World famous in Finchley, as The Goons used to say of Neddy Seagoon. Or, as Doug Ford might say, on the other, more retarded hand: ‘Wouldn’t know her if I passed her in the street.’
Who, you might ask? Anne-Marie MacDonald, that’s who. Shows how much I know, fresh as I am off the metaphorical boat. But she is speaking tonight at the Toronto Reference Library on Yonge Street – hosted by Matt Galloway of CBC’s Metro Morning – and we all know him. So it’s a toss-up, who Rob and I have really come to see – but it’s A-M McD who has just published a novel, her first in eleven years. She is also a playwright, actor and broadcaster – they say. Adult Onset, ahem, is the title.

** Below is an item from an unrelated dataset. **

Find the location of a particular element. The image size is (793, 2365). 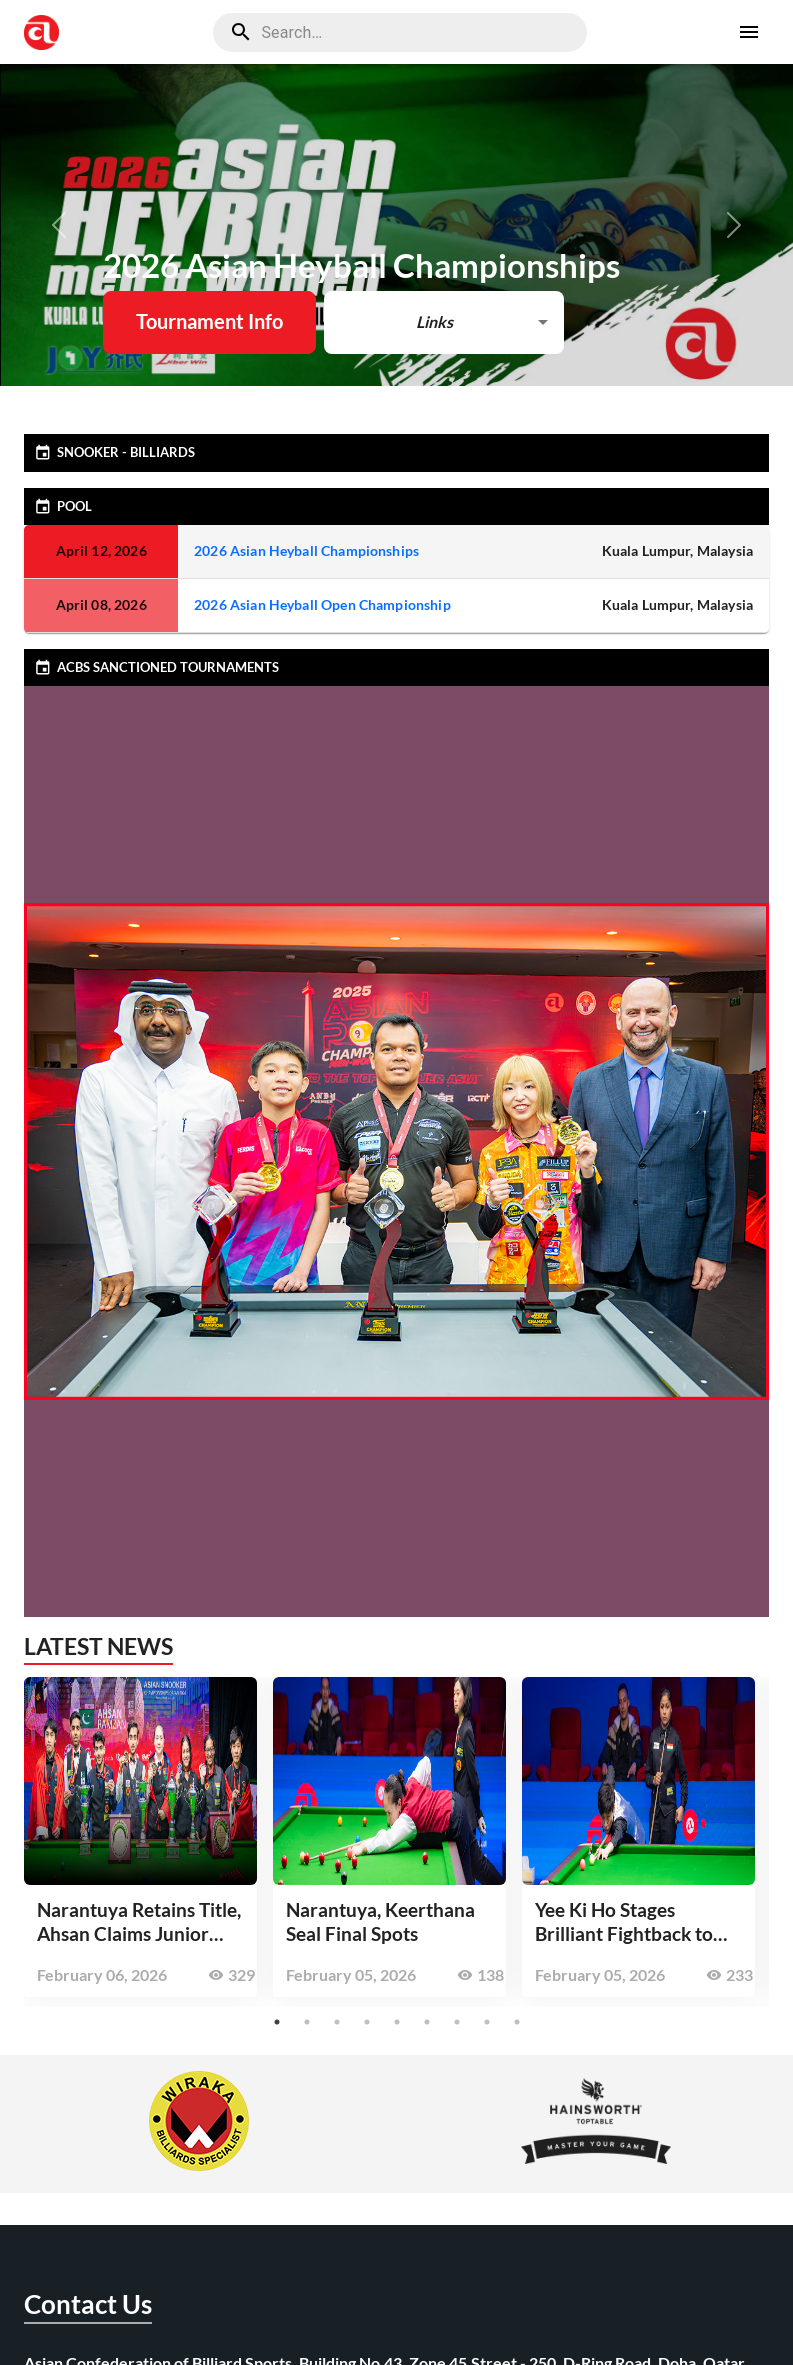 Tournament Info is located at coordinates (209, 321).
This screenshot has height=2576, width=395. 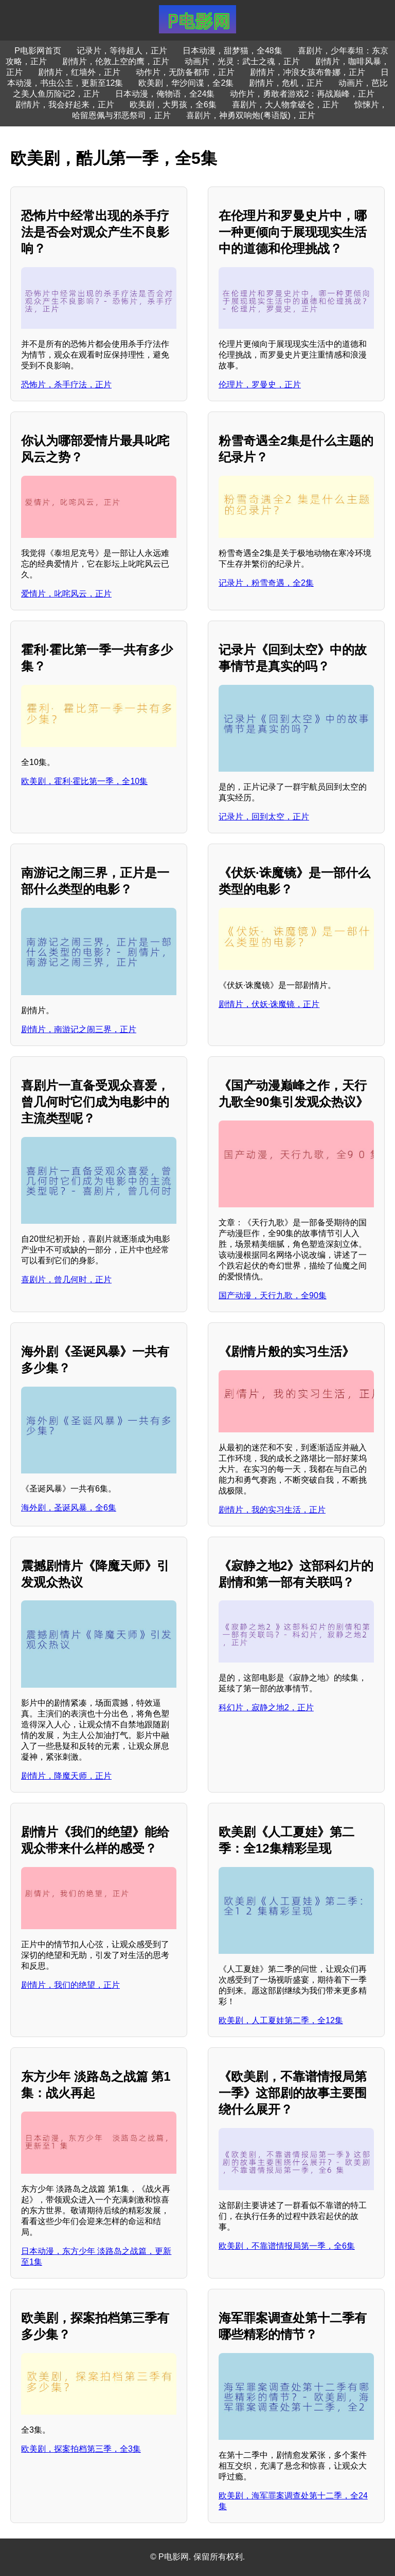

The performance, when it happens – and it is a performance – is bravura. Our actor/author is a live-wire, a performer, and the bits she reads from her novel are contemporary-urban, funny, all the right laughs and sound-bites. Apparently there is a darker undercurrent to the narrative – drawing on her personal story of coming out as a lesbian, being the mother of two adopted children, etc etc – but this is not included in the reading, though alluded to in conversation.
With the smooth, charming, silver tongued Galloway.
There is a long line-up at the microphone at question time (the room, by the way, is packed). All women. Questions about the craft of writing and the ambivalent feelings some women have about children and motherhood – life and fiction seamlessly blended, as they appear to be in MacDonald’s novel. The biggest laugh is for the last questioner, who gushes at Matt Galloway before lobbing her tennis ball at the author. Everyone applauds, smiles – Galloway, as I said, is a charmer – a rock star.
Clearly, there are lots of people here who are going to buy the book, and enjoy it. No harm in that, and good luck to our writer.
But ‘world famous in Canada’? I guess so. Not sure this product will travel, though. Strikes me as perishable.